- EXERCISE DESCRIPTION -
Verbatim copy without images: repeat the records in full.

- INFORMATION PROVIDED -
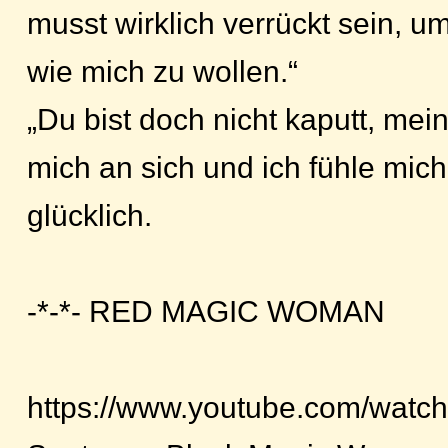
musst wirklich verrückt sein, 
wie mich zu wollen.“
„Du bist doch nicht kaputt, mei
mich an sich und ich fühle mich
glücklich.
-*-*- RED MAGIC WOMAN
https://www.youtube.com/wat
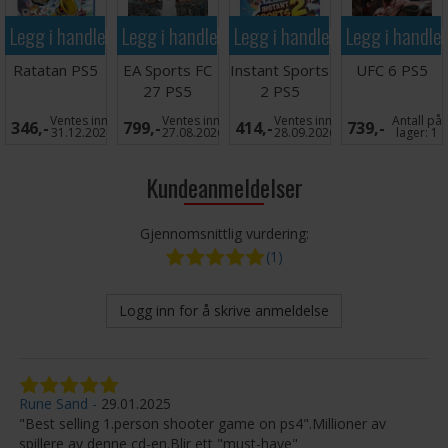
Legg i handlekurven
Legg i handlekurven
Legg i handlekurven
Legg i handle
Ratatan PS5
EA Sports FC
Instant Sports
UFC 6 PS5
27 PS5
2 PS5
Ventes inn
Ventes inn
Ventes inn
Antall på
346,-
799,-
414,-
739,-
31.12.2026
27.08.2026
28.09.2026
lager:
1
Kundeanmeldelser
Gjennomsnittlig vurdering:
(1)
Logg inn for å skrive anmeldelse
Rune Sand
29.01.2025
"Best selling 1.person shooter game on ps4".Millioner av
spillere av denne cd-en.Blir ett "must-have"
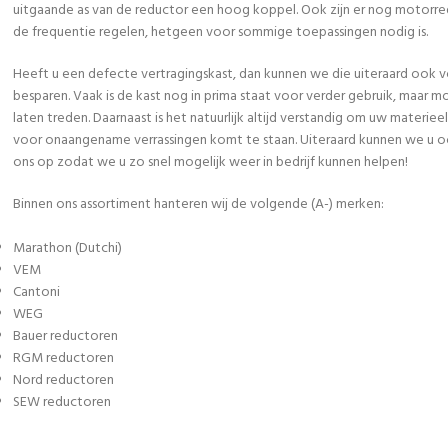
uitgaande as van de reductor een hoog koppel. Ook zijn er nog motorred
de frequentie regelen, hetgeen voor sommige toepassingen nodig is.
Heeft u een defecte vertragingskast, dan kunnen we die uiteraard ook vo
besparen. Vaak is de kast nog in prima staat voor verder gebruik, maar
laten treden. Daarnaast is het natuurlijk altijd verstandig om uw mater
voor onaangename verrassingen komt te staan. Uiteraard kunnen we u o
ons op zodat we u zo snel mogelijk weer in bedrijf kunnen helpen!
Binnen ons assortiment hanteren wij de volgende (A-) merken:
Marathon (Dutchi)
VEM
Cantoni
WEG
Bauer reductoren
RGM reductoren
Nord reductoren
SEW reductoren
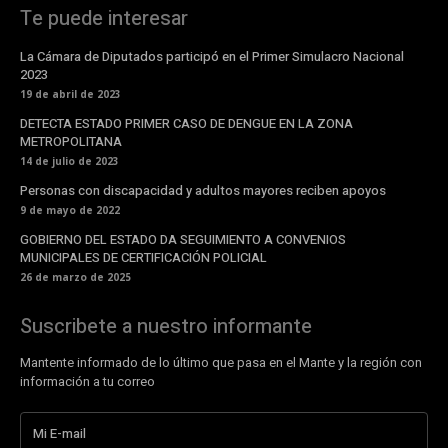
Te puede interesar
La Cámara de Diputados participó en el Primer Simulacro Nacional
2023
19 de abril de 2023
DETECTA ESTADO PRIMER CASO DE DENGUE EN LA ZONA
METROPOLITANA
14 de julio de 2023
Personas con discapacidad y adultos mayores reciben apoyos
9 de mayo de 2022
GOBIERNO DEL ESTADO DA SEGUIMIENTO A CONVENIOS
MUNICIPALES DE CERTIFICACIÓN POLICIAL
26 de marzo de 2025
Suscribete a nuestro informante
Mantente informado de lo último que pasa en el Mante y la región con
información a tu correo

- SOLUTION TO THIS TASK -
musst wirklich verrückt sein, 
wie mich zu wollen.“
„Du bist doch nicht kaputt, mei
mich an sich und ich fühle mich
glücklich.
-*-*- RED MAGIC WOMAN
https://www.youtube.com/wat
Legg i handlekurven
Legg i handlekurven
Legg i handlekurven
Legg i handle
Ratatan PS5
EA Sports FC
Instant Sports
UFC 6 PS5
27 PS5
2 PS5
Ventes inn
Ventes inn
Ventes inn
Antall på
346,-
799,-
414,-
739,-
31.12.2026
27.08.2026
28.09.2026
lager:
1
Kundeanmeldelser
Gjennomsnittlig vurdering:
(1)
Logg inn for å skrive anmeldelse
Rune Sand
29.01.2025
"Best selling 1.person shooter game on ps4".Millioner av
spillere av denne cd-en.Blir ett "must-have"
uitgaande as van de reductor een hoog koppel. Ook zijn er nog motorred
de frequentie regelen, hetgeen voor sommige toepassingen nodig is.
Heeft u een defecte vertragingskast, dan kunnen we die uiteraard ook vo
besparen. Vaak is de kast nog in prima staat voor verder gebruik, maar
laten treden. Daarnaast is het natuurlijk altijd verstandig om uw mater
voor onaangename verrassingen komt te staan. Uiteraard kunnen we u o
ons op zodat we u zo snel mogelijk weer in bedrijf kunnen helpen!
Binnen ons assortiment hanteren wij de volgende (A-) merken:
Marathon (Dutchi)
VEM
Cantoni
WEG
Bauer reductoren
RGM reductoren
Nord reductoren
SEW reductoren
Te puede interesar
La Cámara de Diputados participó en el Primer Simulacro Nacional
2023
19 de abril de 2023
DETECTA ESTADO PRIMER CASO DE DENGUE EN LA ZONA
METROPOLITANA
14 de julio de 2023
Personas con discapacidad y adultos mayores reciben apoyos
9 de mayo de 2022
GOBIERNO DEL ESTADO DA SEGUIMIENTO A CONVENIOS
MUNICIPALES DE CERTIFICACIÓN POLICIAL
26 de marzo de 2025
Suscribete a nuestro informante
Mantente informado de lo último que pasa en el Mante y la región con
información a tu correo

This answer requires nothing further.